There are 60 deposits made in this account. The first payment stays in the account for 60 months, the second payment for 59 months, the third for 58 months, and so on.

- The first payment of $500 will accumulate to an amount of \($500(1 + 0.08/12)^{60}\).
- The second payment of $500 will accumulate to an amount of \($500(1 + .08/12)^{59}\).
- The third payment will accumulate to \($500(1 + 0.08/12)^{58}\).

And so on . . .

The last payment is in the account for a month and accumulates to \($500(1 + 0.08/12)\)

To find the total amount in five years, we need to find the sum of the series:

\[$500(1 + 0.08/12)^{60} + $500(1 + 0.08/12)^{59} + $500(1 + 0.08/12)^{58} + \ldots + $500(1 + 0.08/12) \nonumber \]

Written backwards, we have

\[$500(1 + 0.08/12) + $500(1 + 0.08/12)^2 + \ldots + $500(1 + 0.08/12)^{60} \nonumber \]

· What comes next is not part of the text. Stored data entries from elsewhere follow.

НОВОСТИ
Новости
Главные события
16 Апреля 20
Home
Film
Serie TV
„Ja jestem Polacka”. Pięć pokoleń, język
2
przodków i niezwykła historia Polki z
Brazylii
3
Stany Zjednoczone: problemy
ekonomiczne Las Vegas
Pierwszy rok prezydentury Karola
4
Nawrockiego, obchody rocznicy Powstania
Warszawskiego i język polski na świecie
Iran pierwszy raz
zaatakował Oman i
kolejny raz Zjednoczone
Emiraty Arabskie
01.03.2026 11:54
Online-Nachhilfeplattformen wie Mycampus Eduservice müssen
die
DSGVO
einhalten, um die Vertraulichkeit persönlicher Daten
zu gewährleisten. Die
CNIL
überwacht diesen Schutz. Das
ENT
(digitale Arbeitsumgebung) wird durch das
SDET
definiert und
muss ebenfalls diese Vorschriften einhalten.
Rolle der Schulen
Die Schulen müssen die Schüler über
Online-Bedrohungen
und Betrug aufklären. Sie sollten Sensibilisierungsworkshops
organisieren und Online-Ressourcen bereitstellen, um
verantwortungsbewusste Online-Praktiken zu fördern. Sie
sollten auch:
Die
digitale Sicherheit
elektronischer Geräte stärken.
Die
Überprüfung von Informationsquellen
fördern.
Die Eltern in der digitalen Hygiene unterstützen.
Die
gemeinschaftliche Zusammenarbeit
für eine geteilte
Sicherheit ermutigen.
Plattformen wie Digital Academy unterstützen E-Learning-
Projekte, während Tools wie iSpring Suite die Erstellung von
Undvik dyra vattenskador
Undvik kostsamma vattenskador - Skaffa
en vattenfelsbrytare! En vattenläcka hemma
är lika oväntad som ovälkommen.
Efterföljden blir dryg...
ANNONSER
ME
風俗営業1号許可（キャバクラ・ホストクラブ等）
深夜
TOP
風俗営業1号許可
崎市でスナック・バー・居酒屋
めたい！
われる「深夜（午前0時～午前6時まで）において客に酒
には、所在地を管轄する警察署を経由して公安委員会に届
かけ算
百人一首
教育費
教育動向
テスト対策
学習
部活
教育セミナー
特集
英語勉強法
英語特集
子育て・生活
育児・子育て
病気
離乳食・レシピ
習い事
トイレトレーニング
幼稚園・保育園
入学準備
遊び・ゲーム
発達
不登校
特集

If we add $500 to this series, and later subtract that $500, the value will not change. We get

\[\textbf{\$500} + $500(1 + 0.08/12) + $500(1 + 0.08/12)^2 + \ldots + $500(1 + 0.08/12)^{60} - \textbf{\$500} \nonumber \]

Except for the last term, we have a geometric series with \(a\) = $500, \(r\) = (1 + .08/12), and \(n\) = 60. Therefore the sum is

\[\begin{align*} \mathrm{A} &=\frac{\$ 500\left[(1+0.08 / 12)^{61}-1\right]}{0.08 / 12}-\$ 500 \\[4pt] &=\$ 500(74.9667)-\$ 500 \\[4pt] &=\$ 37483.35-\$ 500 \\[4pt] &=\$ 36983.35 \end{align*} \nonumber \]

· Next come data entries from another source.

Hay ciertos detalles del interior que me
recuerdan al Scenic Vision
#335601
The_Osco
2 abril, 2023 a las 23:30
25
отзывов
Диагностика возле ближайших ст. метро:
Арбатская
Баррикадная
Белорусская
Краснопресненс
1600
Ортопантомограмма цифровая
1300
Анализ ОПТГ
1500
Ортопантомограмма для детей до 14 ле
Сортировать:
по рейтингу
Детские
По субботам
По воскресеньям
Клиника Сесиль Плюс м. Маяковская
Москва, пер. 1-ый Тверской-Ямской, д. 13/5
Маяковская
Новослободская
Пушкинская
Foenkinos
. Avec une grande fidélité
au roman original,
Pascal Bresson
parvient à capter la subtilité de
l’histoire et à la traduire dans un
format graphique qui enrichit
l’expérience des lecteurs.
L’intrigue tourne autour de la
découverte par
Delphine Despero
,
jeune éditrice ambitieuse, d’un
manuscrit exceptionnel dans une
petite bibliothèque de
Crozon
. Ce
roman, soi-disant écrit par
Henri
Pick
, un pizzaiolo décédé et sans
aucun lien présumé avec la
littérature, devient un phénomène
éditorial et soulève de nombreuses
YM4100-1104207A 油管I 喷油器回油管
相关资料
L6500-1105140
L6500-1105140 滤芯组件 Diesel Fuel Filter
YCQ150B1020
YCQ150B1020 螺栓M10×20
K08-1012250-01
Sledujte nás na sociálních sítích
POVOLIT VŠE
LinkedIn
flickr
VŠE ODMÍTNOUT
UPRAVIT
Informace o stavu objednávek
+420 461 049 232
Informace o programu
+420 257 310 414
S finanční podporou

So, in the case of an annuity due, to find the future value, we increase the number of periods \(n\) by 1, and subtract one payment.

\[\mathrm{A}=\frac{\mathrm{m}\left[(1+\mathrm{r} / \mathrm{n})^{\mathrm{nt}+1}-1\right]}{\mathrm{r} / \mathrm{n}}-\mathrm{m} \nonumber \]

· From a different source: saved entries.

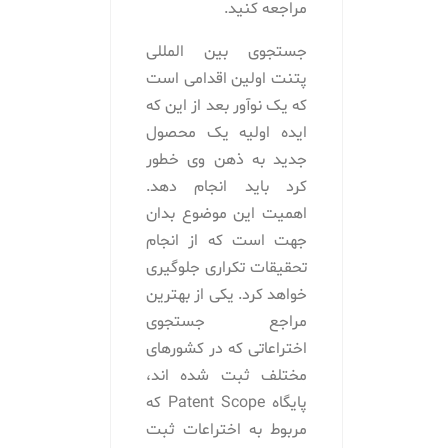
مراجعه کنید.
جستجوی بین المللی
پتنت اولین اقدامی است
که یک نوآور بعد از این که
ایده اولیه یک محصول
جدید به ذهن وی خطور
کرد باید انجام دهد.
اهمیت این موضوع بدان
جهت است که از انجام
تحقیقات تکراری جلوگیری
خواهد کرد. یکی از بهترین
مراجع جستجوی
اختراعاتی که در کشورهای
مختلف ثبت شده اند،
پایگاه Patent Scope که
مربوط به اختراعات ثبت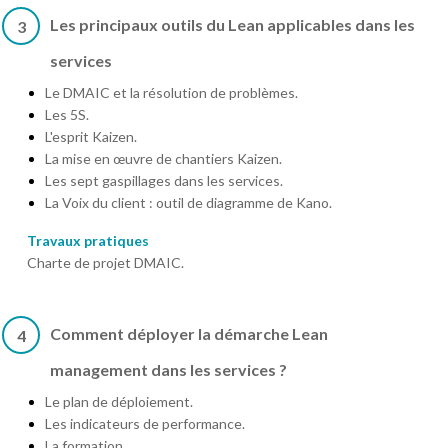
Les principaux outils du Lean applicables dans les
3
services
Le DMAIC et la résolution de problèmes.
Les 5S.
L'esprit Kaizen.
La mise en œuvre de chantiers Kaizen.
Les sept gaspillages dans les services.
La Voix du client : outil de diagramme de Kano.
Travaux pratiques
Charte de projet DMAIC.
Comment déployer la démarche Lean
4
management dans les services ?
Le plan de déploiement.
Les indicateurs de performance.
La formation.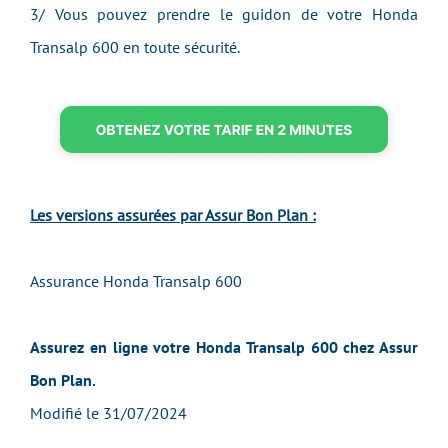
3/ Vous pouvez prendre le guidon de votre Honda
Transalp 600 en toute sécurité.
Les versions assurées par Assur Bon Plan :
Assurance Honda Transalp 600
Assurez en ligne votre Honda Transalp 600 chez Assur
Bon Plan.
Modifié le 31/07/2024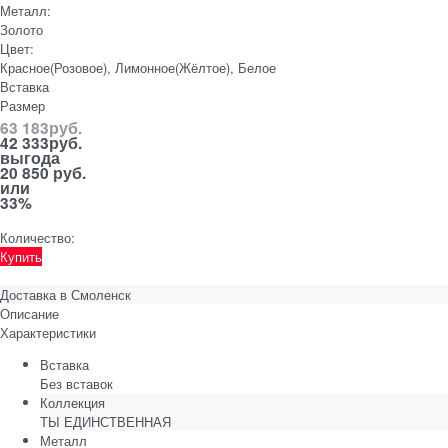
Металл:
Золото
Цвет:
Красное(Розовое), Лимонное(Жёлтое), Белое
Вставка
Размер
63 183
руб.
42 333
руб.
выгода
20 850 руб.
или
33%
Количество:
Купить
Доставка в
Смоленск
Описание
Характеристики
Вставка
Без вставок
Коллекция
ТЫ ЕДИНСТВЕННАЯ
Металл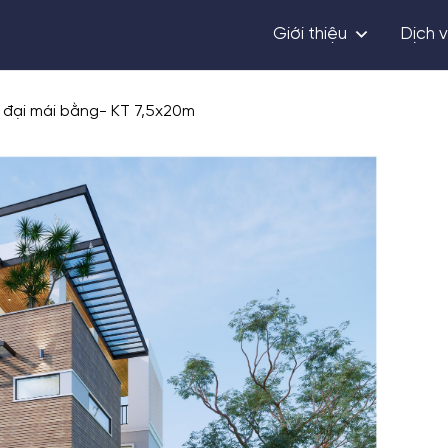
Giới thiệu
Dịch 
 đại mái bằng- KT 7,5x20m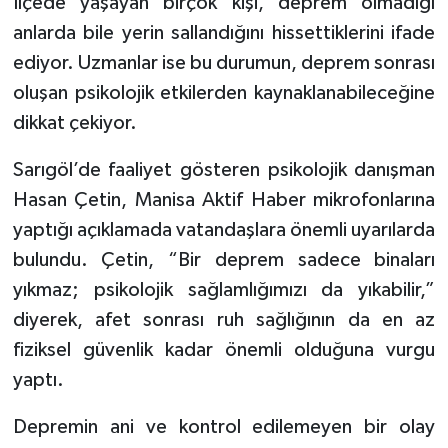
İlçede yaşayan birçok kişi, deprem olmadığı
anlarda bile yerin sallandığını hissettiklerini ifade
Video
ediyor. Uzmanlar ise bu durumun, deprem sonrası
oluşan psikolojik etkilerden kaynaklanabileceğine
dikkat çekiyor.
Sarıgöl’de faaliyet gösteren psikolojik danışman
Hasan Çetin, Manisa Aktif Haber mikrofonlarına
yaptığı açıklamada vatandaşlara önemli uyarılarda
bulundu. Çetin, “Bir deprem sadece binaları
yıkmaz; psikolojik sağlamlığımızı da yıkabilir,”
diyerek, afet sonrası ruh sağlığının da en az
fiziksel güvenlik kadar önemli olduğuna vurgu
yaptı.
Depremin ani ve kontrol edilemeyen bir olay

Most of the problems we are going to do in this chapter involve ordinary annuities, therefore, we will down play the significance of the last formula for the annuity due. We mentioned the formula for the annuity due only for completeness.

## Summary

Finally, it is the author's wish that the student learn the concepts in a way that he or she will not have to memorize every formula. It is for this reason formulas are kept at a minimum. But before we conclude this section we will once again mention one single equation that will help us find the future value, as well as the sinking fund payment.

If a payment of \(m\) dollars is made in an account \(n\) times a year at an interest \(r\), then the future value \(\mathrm{A}\) after \(t\) years is

\[\mathbf{A}=\frac{\mathbf{m}\left[(\mathbf{1}+\mathbf{r} / \mathbf{n})^{\mathbf{n t}}-\mathbf{1} \right]}{\mathbf{r} / \mathbf{n}} \nonumber \]

Note that the formula assumes that the payment period is the same as the compounding period. If these are not the same, then this formula does not apply.